I'm having problems trying to show that there are no Anosov diffeomorfisms on $S^1$, i.e. that $S^1$ is not an hyperbolic set for any diffeomorfism of $S^1$. Can someone help me?
I know I can assume that $\left\| d_x f^nv\right\| \le c\lambda^n\left\| v\right\|$ ($\lambda <1$, $c>1$) for every $x\in S^1$ and $v\in\mathbb R$, but don't know how to follow from here...

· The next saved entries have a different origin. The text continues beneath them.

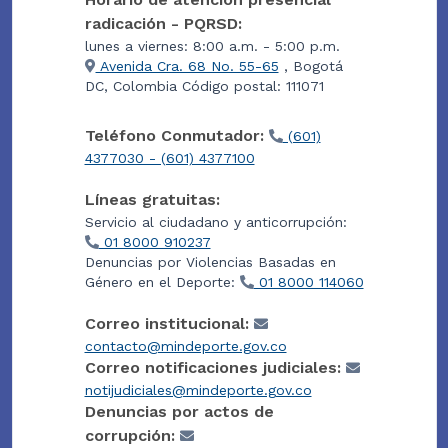
radicación - PQRSD:
lunes a viernes: 8:00 a.m. - 5:00 p.m.
Avenida Cra. 68 No. 55-65
, Bogotá
DC, Colombia Código postal: 111071
Teléfono Conmutador:
(601)
4377030 - (601) 4377100
Líneas gratuitas:
Servicio al ciudadano y anticorrupción:
01 8000 910237
Denuncias por Violencias Basadas en
Género en el Deporte:
01 8000 114060
Correo institucional:
contacto@mindeporte.gov.co
Correo notificaciones judiciales:
notijudiciales@mindeporte.gov.co
Denuncias por actos de
corrupción:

Given a diffeomorphism $f : S^1 \to S^1$, you can choose a lift $F : \Bbb R \to \Bbb R$ to the universal cover $p : \Bbb R \to S^1$, $p(x) = \exp(2\pi i x)$. Since $f$ is a diffeomorphism of the circle, $F$ restricts to a diffeomorphism $g : [0, 1] \to [0, 1]$ such that for all $x \in [0, 1]$ and $n \in \Bbb Z$, $F(x + n) = g(x) + n$.
If $f$ is Anosov, then $df_p$ is either a contracting or an expanding linear transformation (the perks of having a single dimension) of $T_p S^1$ for all $p$. By compactness of the circle you can pick a global stretch factor, so let's assume that $df$ is globally $\lambda$-contracting for some $\lambda < 1$, i.e, $\|df_p(v)\| \leq \lambda \|v\|$ for all $p \in S^1$ and $v \in T_p S^1$.
Then $F'$ is also $\lambda$-contracting on $T_x \Bbb R$ for all $x$; in particular $g'$, where $F|_{[0, 1]} = g$, is also $\lambda$-contracting. But $g(0) = 0$ and $g(1) = 1$ implies by Lagrange's mean value theorem that for some $c \in (0, 1)$, $g'(c) = 1 > \lambda$, contradicting hypothesis.
Similar argument holds if you assume $df$ is globally $\lambda$-expanding for some $\lambda > 1$.